The blast from the plant was reportedly felt 50 kilometers away. The government claims that the surrounding area has not been contaminated by chemicals from the plant. However, 29,096 residents who live near the plant have been evacuated, according to the state-run Xinhua news agency. This is the second explosion at the Zhangzhou plant in two years.

The first explosion occurred in July 2013, just days before the plant was first scheduled to begin production. A hydrogen pipeline ruptured during testing, delaying the opening of the plant by a week. No injuries were reported at the time. However, the fact that a second explosion has occurred in a relatively short time indicates that safety standards are being ignored.

The plant is operated by Dragon Aromatics, a branch of the Taiwanese petrochemical company Xianglu Group. Dragon Aromatics is one of China’s largest independent petrochemical producers. It produces liquefied petroleum gas and naphtha (a product similar to gasoline) working in collaboration with the Chinese military-linked company Zhuhai Zhenrong.

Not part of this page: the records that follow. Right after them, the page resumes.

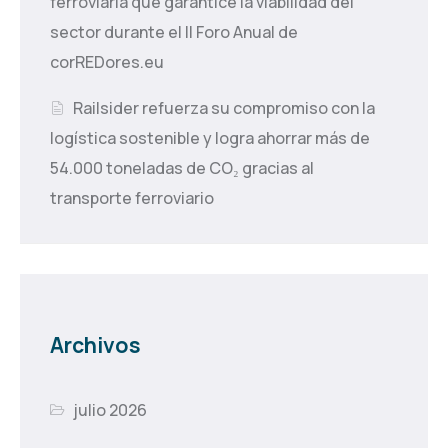
ferroviaria que garantice la viabilidad del
sector durante el II Foro Anual de
corREDores.eu
Railsider refuerza su compromiso con la
logística sostenible y logra ahorrar más de
54.000 toneladas de CO₂ gracias al
transporte ferroviario
Archivos
julio 2026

The public is highly suspicious of PX plants. The planned construction of another PX plant was the focus of protests by thousands of people in March and April last year in Maoming, located in neighboring Guangdong Province. Police broke up the protests with tear gas and batons, leading to injuries among the demonstrators.

One Maoming resident summed up the attitude of the government and plant management: “Maoming has always been a chemical industrial city. Sometimes walking on the streets, you can’t even escape from the awful smell discharged from the chemical plants.” Residents living near the Zhangzhou plant also complained of chemical smells.

Protests in 2007 against the original plans to build a PX plant in the wealthier neighborhood of Xiamen succeeded in blocking its construction and having it moved to Zhangzhou where it was built in the poorer area of Gulei.

Public opposition has also halted plans to construct other PX plants, including in the cities of Dalian, Ningbo and Kunming.

The explosion became a hot topic on Weibo, a Chinese web site similar to Twitter. Many people expressed their opposition to PX plants, stating that past protests had been correct to take a stand against the factories. Frustrated by the government’s claims that the plants are safe, one user commented, “Only when the city officials and their families live near a PX plant will their assurances be convincing.”

Ma Jun, a Chinese environmentalist, stated: “[Monday’s explosion] will refocus the debate on the quality of decision making as well as the management of the chemicals industry.” However, nothing of the sort will occur. The routine official response to industrial accidents is to make phony promises to improve safety to placate public anger and remove a few local government officials, making them the scapegoat for the systematic lack of industrial safety.

Many accidents go underreported or escape notice altogether. For example, it was revealed at the end of December that an explosion at an auto parts factory in Kunshan, Jiangsu province in August, that was thought to have caused 75 deaths, actually killed 146 people. The August explosion was the worst in 2014, but not the only one. Another blast killed 17 workers and injured 20 at an auto parts factory in Foshan, Guangdong province on December 31, just hours after the government acknowledged the larger death toll at Kunshan.

Last year, according to the government’s National Bureau of Statistics, there were 68,061 workplace deaths in China. This huge death toll number makes a mockery of claims by big business and its defenders in the Beijing bureaucracy that there will be a greater focus on safety in the future.